La notizia è ormai conosciuta da tutti: Osama Bin Laden è morto. C’è chi sostiene che giustizia sia stata fatta; chi ritiene che “il male” sia stato vinto; chi festeggia; chi pubblica foto (false) del cadavere. Riportando le frasi dei big, i giornali titolano: Il mondo è più sicuro; il mondo è un posto migliore. Noi scegliamo il silenzio. Se è doveroso che la giustizia faccia il suo corso e chi ha commesso misfatti paghi, ci sembra alquanto semplicistico gioire perché un uomo è stato ucciso.
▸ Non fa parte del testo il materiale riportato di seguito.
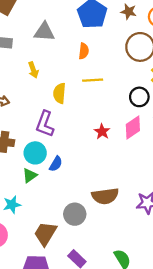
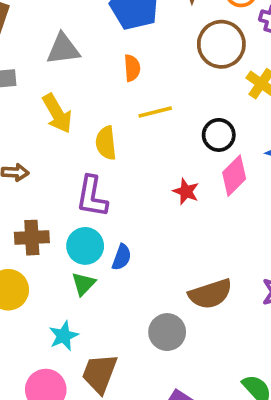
yellow arrow: (33, 70) -> (57, 114), size x1.5
black circle: (139, 97) -> (219, 135), moved
brown trapezoid: (45, 234) -> (100, 373), moved

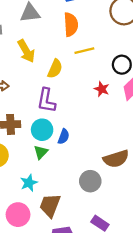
orange semicircle: (132, 68) -> (71, 24), size x1.5
yellow semicircle: (106, 143) -> (55, 69), turned -150
red star: (186, 191) -> (102, 89), moved

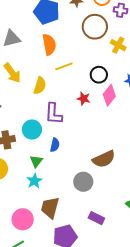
purple L-shape: (46, 100) -> (54, 114), moved
cyan circle: (42, 130) -> (32, 130), moved
cyan star: (29, 183) -> (34, 181), moved

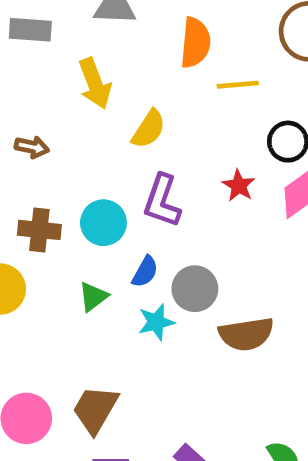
yellow line: (64, 66) -> (238, 85), moved
cyan star: (34, 181) -> (156, 322), moved
gray circle: (83, 182) -> (195, 289), moved

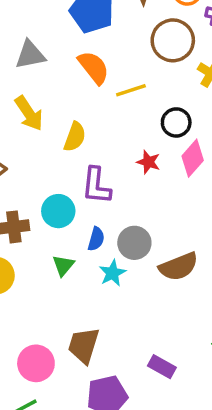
orange semicircle: (195, 43) -> (94, 67), turned -30

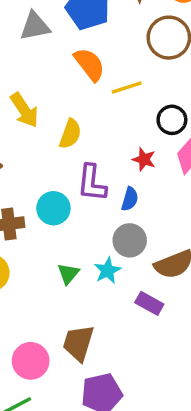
gray triangle: (30, 55) -> (35, 26), moved
blue semicircle: (96, 239) -> (130, 199), moved
green triangle: (63, 265) -> (68, 274), moved
purple rectangle: (162, 367) -> (149, 303), moved

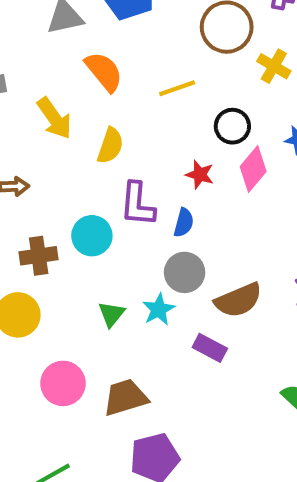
orange semicircle: (89, 64) -> (104, 72), moved
brown trapezoid: (78, 343) -> (125, 397), turned 57
pink circle: (31, 361) -> (63, 383), moved

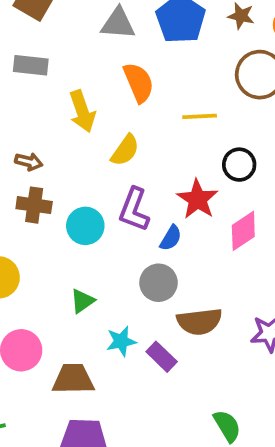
pink diamond: (253, 169) -> (243, 231), moved
red star: (200, 175) -> (197, 199), size x1.5
brown cross: (39, 256) -> (34, 205), moved
cyan star: (159, 309) -> (121, 341), moved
Facciamo nostre le parole di un quacchero del XVII secolo, Higginson, che ebbe a scrivere:
“Noi non andiamo mai alla guerra: non perché temiamo la morte (al contrario, benediciamo il momento che ci unisce all’Essere degli Esseri), ma perché non siamo né lupi né tigri né mastini, ma uomini e cristiani. Il nostro Dio, che ci ha ordinato di amare i nostri nemici e di soffrire in silenzio, non vuole certo che noi attraversiamo il mare per andare a massacrare i nostri fratelli, solo perché degli assassini vestiti di rosso con un berretto alto due piedi arruolano dei Cittadini facendo fracasso con due bastoncini sopra una pelle d’asino ben tesa; e quando, dopo una battaglia vittoriosa, tutta Londra brilla di luminarie, il cielo è infiammato dai razzi e l’aria risuona del frastuono delle azioni di grazie, noi piangiamo in silenzio su quegli omicidi che sono causa di pubblica allegrezza”.